LOS ANGELES (Reuters) - A record 14 tons of marijuana, valued at over $22.6 million, was seized in the California desert at a checkpoint roughly 60 miles north of the U.S.-Mexico border, federal officials said on Friday.
Agents found the marijuana in 1,100 bundles concealed inside a tractor-trailer, marking the largest checkpoint cannabis seizure ever for the border patrol’s El Centro sector in Southern California, the agency said.
The bust on Wednesday also ranked as one of the biggest U.S. checkpoint seizures outside a border crossing nationwide, border patrol spokesman Jonathan Creiglow said.
“This is definitely exceptional,” Creiglow said, adding that the volume topped the amount of marijuana confiscated at the same checkpoint for all of 2009 and 2010 together.
Roughly 10,000 pounds of marijuana was seized in 2010 and 17,000 pounds in 2009, he said. An estimated 18,000 pounds have been confiscated so far this year, in addition to Wednesday’s seizure.
“This seizure is the largest seizure of marijuana in Imperial County,” Drug Enforcement Administration spokeswoman Amy Roderick said in an e-mail to Reuters.
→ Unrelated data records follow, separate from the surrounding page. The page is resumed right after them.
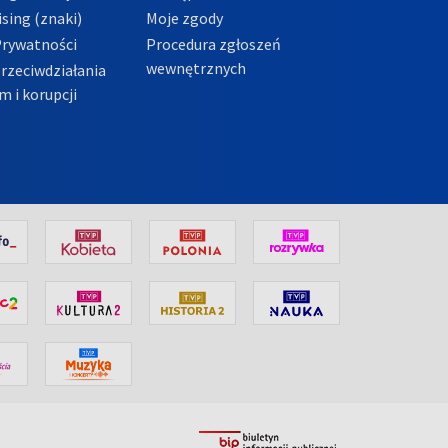
sing (znaki)
Moje zgody
Prywatności
Procedura zgłoszeń
wewnętrznych
przeciwdziałania
m i korupcji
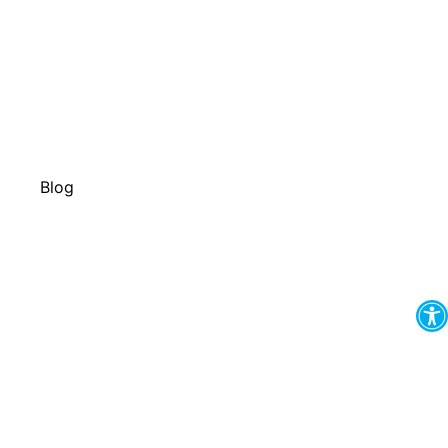
Blog
O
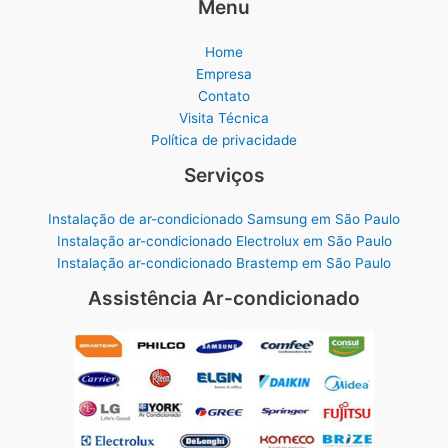
Menu
Home
Empresa
Contato
Visita Técnica
Política de privacidade
Serviços
Instalação de ar-condicionado Samsung em São Paulo
Instalação ar-condicionado Electrolux em São Paulo
Instalação ar-condicionado Brastemp em São Paulo
Assistência Ar-condicionado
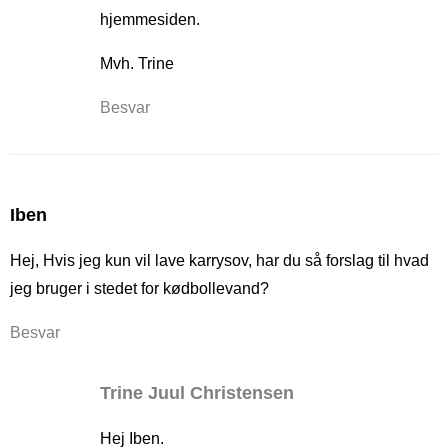
hjemmesiden.
Mvh. Trine
Besvar
Iben
Hej, Hvis jeg kun vil lave karrysov, har du så forslag til hvad
jeg bruger i stedet for kødbollevand?
Besvar
Trine Juul Christensen
Hej Iben.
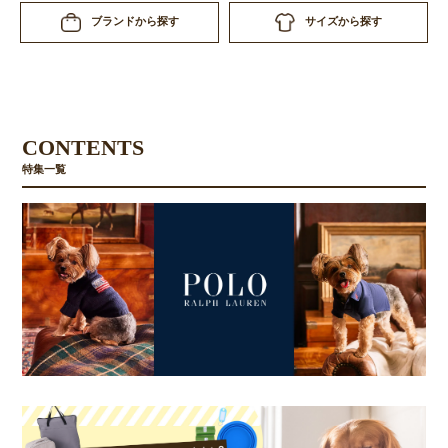
サイズから探す
ブランドから探す
CONTENTS
特集一覧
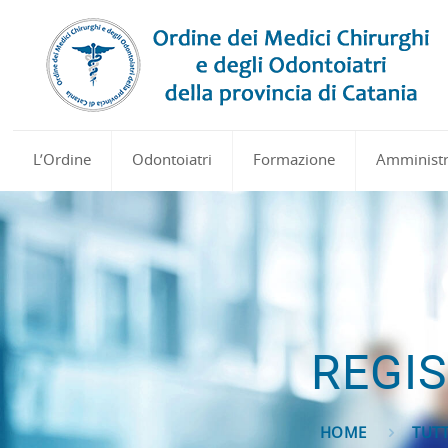
L’Ordine
Odontoiatri
Formazione
Amministr
REGIS
HOME
TUTT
Agents discovered the cannabis stashed in wooden crates after a canine team honed in on the trailer and agents scanned it for drugs.
California straddles a heavily trafficked route for powerful Mexican cartels smuggling marijuana, cocaine, heroin and methamphetamines into the United States to meet voracious demand for drugs.
Neither the border patrol nor the DEA would say where the trailer full of marijuana originated or what its intended destination may have been.
The checkpoint is located near Salton City, along the main route from the Mexican border town of Mexicali through the desert to Palm Springs.
A 35-year-old man who had been driving the large tractor-trailer was arrested and is now in DEA custody, according to the border patrol.